◆ **Your assignment**
What you return must match the records below character for character, except that no picture appears.

◆ **Records shown**
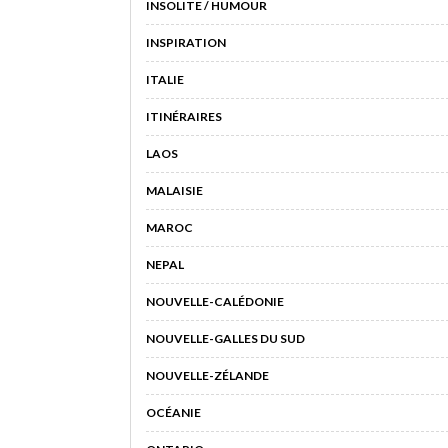
INSOLITE / HUMOUR
INSPIRATION
ITALIE
ITINÉRAIRES
LAOS
MALAISIE
MAROC
NEPAL
NOUVELLE-CALÉDONIE
NOUVELLE-GALLES DU SUD
NOUVELLE-ZÉLANDE
OCÉANIE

◆ **Task answer**
INSOLITE / HUMOUR
INSPIRATION
ITALIE
ITINÉRAIRES
LAOS
MALAISIE
MAROC
NEPAL
NOUVELLE-CALÉDONIE
NOUVELLE-GALLES DU SUD
NOUVELLE-ZÉLANDE
OCÉANIE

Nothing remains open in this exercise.